Suplementado ainda por efeitos visuais que, longe de serem blasters-mega-powers, como os de um “Avatar” ou os de um “Piratas do Caribe – O Baú da Morte”,
conseguem, ao menos, dar vivacidade e movimentos naturais aos chimpanzés
digitalmente criados (simplificando: são criados por um processo semelhante ao
que deu vida ao Gollum e ao Davy Jones) e por cenas de ação que, apesar de
serem poucas, empolgam super quando bem realizadas por Wyatt e engrandecidas
pela marcante e poderosa trilha-sonora de Patrick Doyle, “Planeta... A Origem” dá lá as suas pisadas no tomate,
principalmente no tocante ao desenvolvimento de seus personagens.
O Will, do recém-indicado ao Oscar: James Franco, é até que
interessante, mas tá longe de ser original. É, no final das contas, um
cientista bonzinho e politicamente correto que ama o seu
macaquinho-cobaia-de-estimação e é impulsionado pela possibilidade de curar o
Alzheimer do pai. Já a Caroline, de Freida Pinto, é tão dispensável pra trama
que parece ter sido colocada aqui apenas pra mostrar o eficiente clareamento de
dentes que a atriz (e vale frisar que a atuação da moça não tá tão longe assim
de uma Megan Fox, em “
Transformers”,
só que menos vulgar e menos (tipo, bemmmm menos) canastrona) fez após a fama
alcançada com o apenas passável “
Quem
Quer Ser um Milionário?”. O Draco Mal... digo... o Tom Felton então,
xiiiiii, nem se fala. O cara parece fazer questão de reinterpretar o seu
personagem de “
Harry Potter” e o
roteiro cria uma caricatura insuportável de
bad
ass em cima do moço, tornando-o ainda mais insuportavelmente exagerado do
que já era na saga fílmica inspirada na saga literária de J. K. Rowling. A
diferença é que lá ele incomodava bem menos, já que aparecia bem menos.

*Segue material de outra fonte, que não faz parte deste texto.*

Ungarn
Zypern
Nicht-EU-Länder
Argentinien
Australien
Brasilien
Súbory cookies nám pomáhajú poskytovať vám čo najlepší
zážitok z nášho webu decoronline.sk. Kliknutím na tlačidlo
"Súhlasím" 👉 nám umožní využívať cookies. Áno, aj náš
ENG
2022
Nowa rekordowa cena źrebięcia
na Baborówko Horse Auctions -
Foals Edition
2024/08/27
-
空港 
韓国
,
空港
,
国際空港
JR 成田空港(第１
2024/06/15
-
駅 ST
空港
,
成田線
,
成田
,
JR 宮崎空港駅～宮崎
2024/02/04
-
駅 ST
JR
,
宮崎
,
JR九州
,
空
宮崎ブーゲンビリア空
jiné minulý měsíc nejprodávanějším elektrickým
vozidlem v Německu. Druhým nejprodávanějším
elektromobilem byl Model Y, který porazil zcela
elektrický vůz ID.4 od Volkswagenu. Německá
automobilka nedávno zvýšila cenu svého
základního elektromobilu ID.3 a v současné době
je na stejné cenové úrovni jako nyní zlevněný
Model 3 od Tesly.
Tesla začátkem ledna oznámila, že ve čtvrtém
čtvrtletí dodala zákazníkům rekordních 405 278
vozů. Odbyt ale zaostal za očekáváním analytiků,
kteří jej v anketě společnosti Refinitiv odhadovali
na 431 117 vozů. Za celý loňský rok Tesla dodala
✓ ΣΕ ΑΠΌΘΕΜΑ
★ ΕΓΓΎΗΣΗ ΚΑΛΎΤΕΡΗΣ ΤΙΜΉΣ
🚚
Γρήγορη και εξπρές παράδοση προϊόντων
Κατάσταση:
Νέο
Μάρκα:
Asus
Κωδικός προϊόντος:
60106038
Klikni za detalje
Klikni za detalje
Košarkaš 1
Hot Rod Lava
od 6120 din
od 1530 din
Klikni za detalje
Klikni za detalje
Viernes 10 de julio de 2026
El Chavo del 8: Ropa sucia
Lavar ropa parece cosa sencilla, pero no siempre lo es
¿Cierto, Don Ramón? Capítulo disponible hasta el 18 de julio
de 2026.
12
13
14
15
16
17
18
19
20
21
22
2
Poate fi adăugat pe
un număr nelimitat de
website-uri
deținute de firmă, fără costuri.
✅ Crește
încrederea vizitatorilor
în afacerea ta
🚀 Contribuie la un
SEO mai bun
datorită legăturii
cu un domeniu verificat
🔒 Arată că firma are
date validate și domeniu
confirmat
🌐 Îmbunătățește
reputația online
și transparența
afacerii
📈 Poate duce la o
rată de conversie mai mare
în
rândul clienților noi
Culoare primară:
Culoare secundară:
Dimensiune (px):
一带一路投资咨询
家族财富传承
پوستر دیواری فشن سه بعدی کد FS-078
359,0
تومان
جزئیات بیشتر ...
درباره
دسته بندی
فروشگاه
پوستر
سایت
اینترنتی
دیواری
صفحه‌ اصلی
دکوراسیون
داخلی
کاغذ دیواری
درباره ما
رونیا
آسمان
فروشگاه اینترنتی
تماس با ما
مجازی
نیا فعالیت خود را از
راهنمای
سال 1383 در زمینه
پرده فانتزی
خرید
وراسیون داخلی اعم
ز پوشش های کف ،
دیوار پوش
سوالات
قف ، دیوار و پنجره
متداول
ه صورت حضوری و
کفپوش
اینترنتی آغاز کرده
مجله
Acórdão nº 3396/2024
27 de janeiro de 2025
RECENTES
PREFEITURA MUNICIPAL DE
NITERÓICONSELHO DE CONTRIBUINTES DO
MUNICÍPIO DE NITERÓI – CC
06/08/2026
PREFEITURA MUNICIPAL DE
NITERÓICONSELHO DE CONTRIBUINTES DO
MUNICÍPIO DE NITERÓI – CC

Há também uma série de absurdos do tipo que nos fazem chamar
“truco!” dentro da sala de projeção (ou, como dizem uns amigos meus: “paia!”...
embora eu nunca tenha me ligado direito na relação dessa gíria com uma situação
mentirosa que nos é apresentada), como o fato de chimpanzés desenvolverem inteligência
o bastante para conseguirem falar (????????????????????... é... eu sei...), mas
o ponto fraco do longa fica realmente por conta dos personagens unidimensionais
e das atuações nada convincentes que o roteiro e seus personagens capengas
rendem (salvam-se Franco, com o seu carisma e a sua expressividade habituais, e
Serkis, que mesmo mais contido do que na pele do Gollum, ou do próprio “King Kong”, expressa-se bem o bastante
pra dar muita vida a seu Cesar, que delineia certinho os momentos de pura empolgação
e de pura frustração).
Ainda que não crie um momento tão surpreendentemente
marcante como o plano final da produção original, “Planeta dos Macacos: A Origem” é indispensável por revisar de
maneira bastante interessante temas que ficaram marcados em clássicos
literários, e até mesmo cinematográficos, por conter uma das melhores direções
do ano e, principalmente, por colocar em conflito a nossa torcida alternada
entre os dois pólos da ação. Afinal: torcemos pelos “mocinhos” rebeldes e
idealistas ou pelos vilões conservadores e que, em muitos momentos, utilizam as
suas respectivas armas apenas como autodefesa (embora a primeira opção seja
sempre a mais coerente e racional, naturalmente)?
Obs.: fiquei sem
acesso à net por muito tempo, portanto, é mais do que provável que todo mundo
que tá lendo esse artigo ultra-atrasado aqui (que foi publicado umas quatro ou cinco
semanas após ser escrito) já saiba que rola uma cena pós-créditos que indica
uma possível continuação da obra em questão, né?